Hai smesso di parlare da quando lei è morta, e non ci sono stati medici, insegnanti o familiari che siano riusciti a forzare il tuo silenzio tombale. Avevi giurato che non avresti più aperto bocca se vi avessero separate, e non hai intenzione di spezzare quel giuramento: ora che lei non c’è più, che senso ha parlare? A chi devi comunicare i tuoi sentimenti, far sentire la tua voce, se l’unica persona di cui ti importava è volata in cielo? Sorridi ancora, con quel tuo dolce sorriso malinconico, ma non lasci che nessun suono turbi il tuo eterno lutto. Ora che non puoi più strillare il suo nome, dirle quanto la ami o ridere dei suoi scherzi, ora che non puoi più fare nulla, il silenzio non ti pesa nemmeno. Non ti pesa, esattamente come non pesa il coltello che ti affonda nei polsi soffici. Il sangue, scarlatto come i tuoi splendidi capelli, comincia a scorrere sui tulipani, anch’essi rossi, e una strana sonnolenza si impossessa del tuo corpo accasciato sulla tomba, nel silenzioso cimitero. Non c’è nessuno, e tu sei grata di ciò. Vi meritate un ultimo momento di intimità, in mezzo al disastro, a un tripudio di amore, morte e rosso, il profumo acre del sangue che si mischia a quello dei fiori e che ti da alla testa come una droga. Tieni la testa poggiata sulla lapide, come a riposarle in grembo, e aspetti con pazienza che i tuoi polsi tagliati ti strappino a quell’inferno in terra e ti riportino tra le braccia della ragazza che ami. Sorridi, tra le lacrime che ti annebbiano la vista, mentre le ultime immagini di Asel ti danzano davanti agli occhi, insieme a scatti dell’Ala-Too, di Bishkek, dell’Osh bazaar. Sulle tue labbra fredde, un solo nome. Quell’ “Asel” che non sei riuscita a pronunciare ancora incastrato nella tua bella bocca di rosa, un suono dolce che per sempre risuonerà in quei lidi gelidi, impregnati dal sangue delle due giovani ragazzine amanti.

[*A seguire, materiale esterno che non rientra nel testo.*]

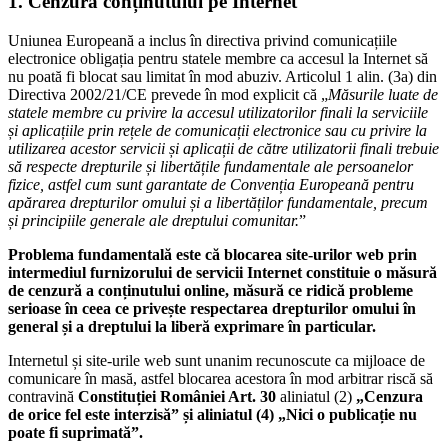
1. Cenzura conținutului pe Internet
Uniunea Europeană a inclus în directiva privind comunicațiile
electronice obligația pentru statele membre ca accesul la Internet să
nu poată fi blocat sau limitat în mod abuziv. Articolul 1 alin. (3a) din
Directiva 2002/21/CE prevede în mod explicit că „
Măsurile luate de
statele membre cu privire la accesul utilizatorilor finali la serviciile
și aplicațiile prin rețele de comunicații electronice sau cu privire la
utilizarea acestor servicii și aplicații de către utilizatorii finali trebuie
să respecte drepturile și libertățile fundamentale ale persoanelor
fizice, astfel cum sunt garantate de Convenția Europeană pentru
apărarea drepturilor omului și a libertăților fundamentale, precum
și principiile generale ale dreptului comunitar.
”
Problema fundamentală este că blocarea site-urilor web prin
intermediul furnizorului de servicii Internet constituie o măsură
de cenzură a conținutului online, măsură ce ridică probleme
serioase în ceea ce privește respectarea drepturilor omului în
general și a dreptului la liberă exprimare în particular.
Internetul și site-urile web sunt unanim recunoscute ca mijloace de
comunicare în masă, astfel blocarea acestora în mod arbitrar riscă să
contravină
Constituției României Art. 30
aliniatul (2)
„Cenzura
de orice fel este interzisă” și aliniatul (4) „Nici o publicație nu
poate fi suprimată”.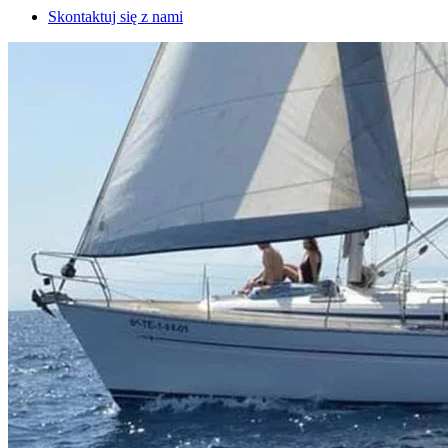
Skontaktuj się z nami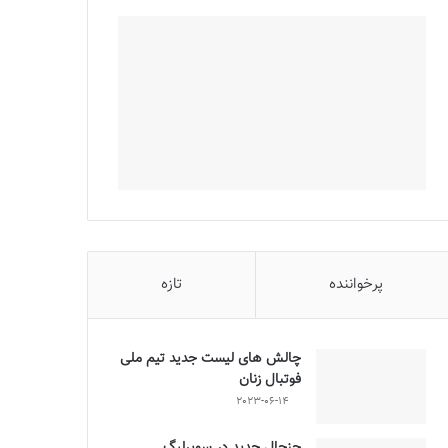
پرخواننده
تازه
چالش هاى ليست جدید تيم ملى
فوتبال زنان
2023-06-14
جنجال جدید در سوپرلیگ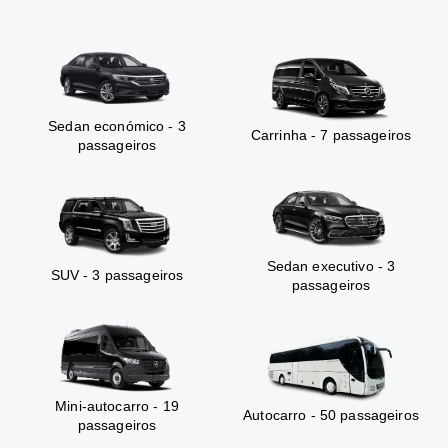
Sedan económico - 3
Carrinha - 7 passageiros
passageiros
Sedan executivo - 3
SUV - 3 passageiros
passageiros
Mini-autocarro - 19
Autocarro - 50 passageiros
passageiros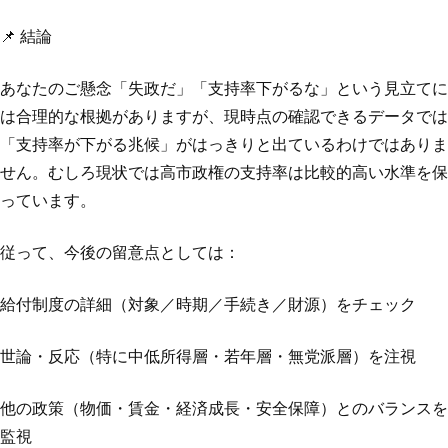
📌 結論
あなたのご懸念「失政だ」「支持率下がるな」という見立てに
は合理的な根拠がありますが、現時点の確認できるデータでは
「支持率が下がる兆候」がはっきりと出ているわけではありま
せん。むしろ現状では高市政権の支持率は比較的高い水準を保
っています。
従って、今後の留意点としては：
給付制度の詳細（対象／時期／手続き／財源）をチェック
世論・反応（特に中低所得層・若年層・無党派層）を注視
他の政策（物価・賃金・経済成長・安全保障）とのバランスを
監視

Sorridi Nelya, buffa Nelya, la tua Asel ti sta aspettando a braccia aperte.
Vola Nelya, dolce Nelya, vola lontano dalle montagne kirghize.

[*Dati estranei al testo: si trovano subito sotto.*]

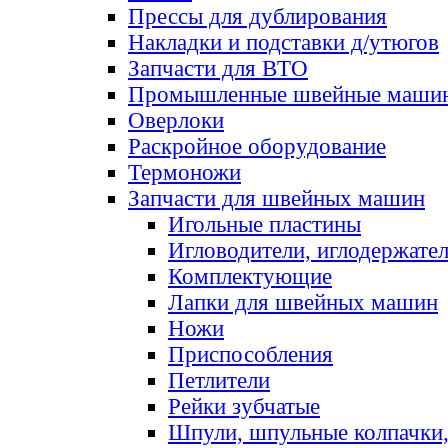
Прессы для дублирования
Накладки и подставки д/утюгов
Запчасти для ВТО
Промышленные швейные маши
Оверлоки
Раскройное оборудование
Термоножи
Запчасти для швейных машин
Игольные пластины
Игловодители, иглодержате
Комплектующие
Лапки для швейных машин
Ножи
Приспособления
Петлители
Рейки зубчатые
Шпули, шпульные колпачки,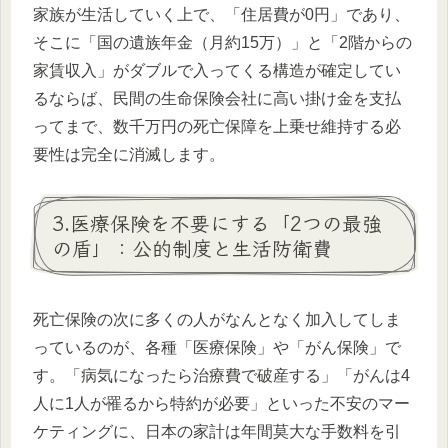
家族が生活していく上で、「住居費が0円」であり、
そこに「国の遺族年金（月約15万）」と「2階からの
家賃収入」がダブルで入ってくる構造が確定してい
るならば、民間の生命保険会社に高い掛け金を支払
ってまで、数千万円の死亡保障を上乗せ維持する必
要性は完全に消滅します。
3.医療保険を不要にする「2つの最強
の盾」：公的制度と生活防衛費
死亡保険の次に多くの人がなんとなく加入してしま
っているのが、各種「医療保険」や「がん保険」で
す。「病気になったら治療費で破産する」「がんは4
人に1人が罹るから特約が必要」といった不安のマー
ケティングに、日本の家計は年間莫大な手数料を引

Addio, Nelya, bella Nelya, mandale un ultimo bacio prima di scomparire, saluta la tua splendida Asel, saluta la città che ha custodito il vostro amore, saluta i monti che vi hanno vegliato da lontano.
Nelya e Asel. Asel e Nelya. I vostri nomi hanno sempre suonato così bene insieme.

Bishek non era mai stata così fredda come in quel lontano 4 maggio 1990.